Freud admitiu, num momento de sua teoria, estarmos por vezes no campo do energético. A partir disso, Fontes afirma que "temos que procurar quais as representações desse energético, mesmo que se torne necessário construir essas representações" (Fontes, 2002: 105). Em certos momentos, há um vazio de palavras entre o analista e o paciente, havendo um tropeço na atividade verbal, até então fonte do trabalho. A autora desenvolve a idéia importantíssima de que, nestes momentos, deve-se tentar ligar palavras às sensações para que seja possível estabelecer uma aliança, ainda que frágil, entre o sensível e o inteligível. Ao analista caberia assumir o papel materno de significar as transformações corporais do paciente assim como a mãe faz com seu bebê.

O argumento fundamental para compreender a importância deste papel é que, caso as sensações precoces sejam recebidas e entendidas por um outro, a existência do paciente pode se tornar mais substancial justamente por estar simbolizada. Os significantes, antes mortos, agora estariam conectados com o sensorial pulsional.

Muitos autores afirmam a importância dos primeiros anos de vida para a constituição do aparelho psíquico. No entanto, não se pode pensar, nem mesmo trabalhar estes primeiros anos de vida sem uma abordagem do elemento corporal. A neurociência vem pesquisando, por meio de exames de laboratório, como o surgimento das emoções ocorre primeiramente no corpo, só depois chegando a regiões cerebrais que não são as do raciocínio lógico (Jornal O Globo, 2005).

Descobertas deste tipo em certo sentido ressaltam a importância de nós, psicanalistas, estarmos atentos e darmos sentido a estas sensações corporais, já que fizeram parte de um período relevante para o desenvolvimento mental. Este é o caminho percorrido por Ivanise Fontes, que vai ainda mais longe na sua argumentação, ao considerar haver uma perda importante na eficácia do processo analítico caso essa modalidade de comunicação entre analista e paciente continue não sendo valorizada.

 

REFERÊNCIAS BIBLIOGRÁFICAS

Anzieu, D. (1985/1988). O Eu-pele. São Paulo: Casa do Psicólogo.

______. (1990). L'epiderme nômade et la peu psychique. Paris: Apsygée.

Fontes, I. (2002). Memória corporal e transferência:fundamentos para uma psicanálise do sensível de. São Paulo:Via Lettera Editora e Livraria.

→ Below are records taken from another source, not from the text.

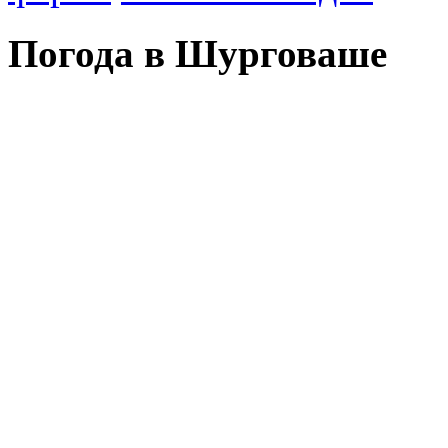
Погода в Шурговаше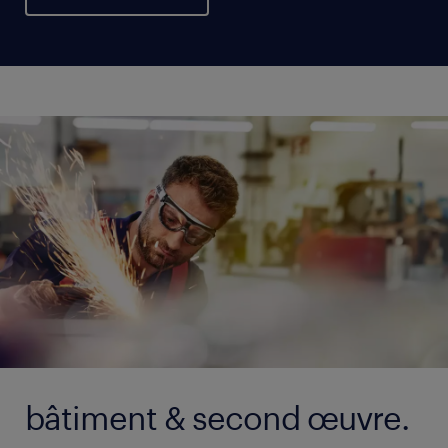
bâtiment & second œuvre.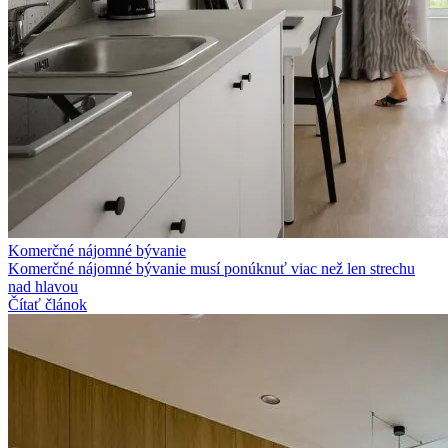
Komerčné nájomné bývanie
Komerčné nájomné bývanie musí ponúknuť viac než len strechu
nad hlavou
Čítať článok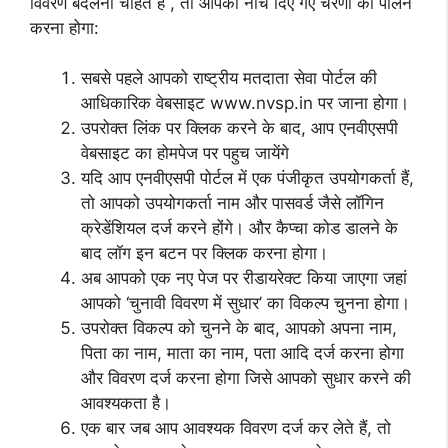
विवरण बदलना चाहते हैं , तो आपको नीचे दिए गए चरणों का पालन
करना होगा:
सबसे पहले आपको राष्ट्रीय मतदाता सेवा पोर्टल की
आधिकारिक वेबसाइट www.nvsp.in पर जाना होगा।
उपरोक्त लिंक पर क्लिक करने के बाद, आप एनवीएसपी
वेबसाइट का होमपेज पर पहुच जायेंगे
यदि आप एनवीएसपी पोर्टल में एक पंजीकृत उपयोगकर्ता हैं,
तो आपको उपयोगकर्ता नाम और पासवर्ड जैसे लॉगिन
क्रेडेंशियल दर्ज करने होंगे। और कैप्चा कोड डालने के
बाद लॉग इन बटन पर क्लिक करना होगा।
अब आपको एक नए पेज पर रीडायरेक्ट किया जाएगा जहां
आपको ‘चुनावी विवरण में सुधार’ का विकल्प चुनना होगा।
उपरोक्त विकल्प को चुनने के बाद, आपको अपना नाम,
पिता का नाम, माता का नाम, पता आदि दर्ज करना होगा
और विवरण दर्ज करना होगा जिसे आपको सुधार करने की
आवश्यकता है।
एक बार जब आप आवश्यक विवरण दर्ज कर लेते हैं, तो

Pinheiro, M. T. (1987). La théorie du trama dans l'oeuvre de S. Ferenczi - du concept d'introjection à la cure. Tese de Doutorado, Université Paris VII.

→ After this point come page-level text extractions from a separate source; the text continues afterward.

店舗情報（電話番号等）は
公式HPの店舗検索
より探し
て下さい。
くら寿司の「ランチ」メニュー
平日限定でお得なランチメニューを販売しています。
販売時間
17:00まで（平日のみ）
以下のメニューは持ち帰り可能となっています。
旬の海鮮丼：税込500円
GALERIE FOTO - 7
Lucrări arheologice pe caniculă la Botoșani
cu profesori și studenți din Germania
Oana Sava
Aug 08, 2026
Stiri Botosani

Fédida, P. (1985). La construction - introduction a une question de la mémoire dans la supervision. Revue Française de Psychanalyse. Paris: PUF, vol. XLIX.

Ferenczi, S. (1929). Principe de relaxation et néocatharsis. Oeuvres completes. Psychanalyse 4. Paris: Payot, 1982.

Freud, S. (1895). Projeto para uma psicologia científica. Edição standard brasileira das obras completas de S. Freud. Rio de Janeiro: Imago, 1975.

________. (1905). Trois essais sur la théorie sexuelle. Paris: Gallimard, 1987.

________. (1938). Abregé de la psychanalyse. Paris: PUF, 1967.

Jornal O GLOBO, Prosa e Verso, 16 de julho de 2005.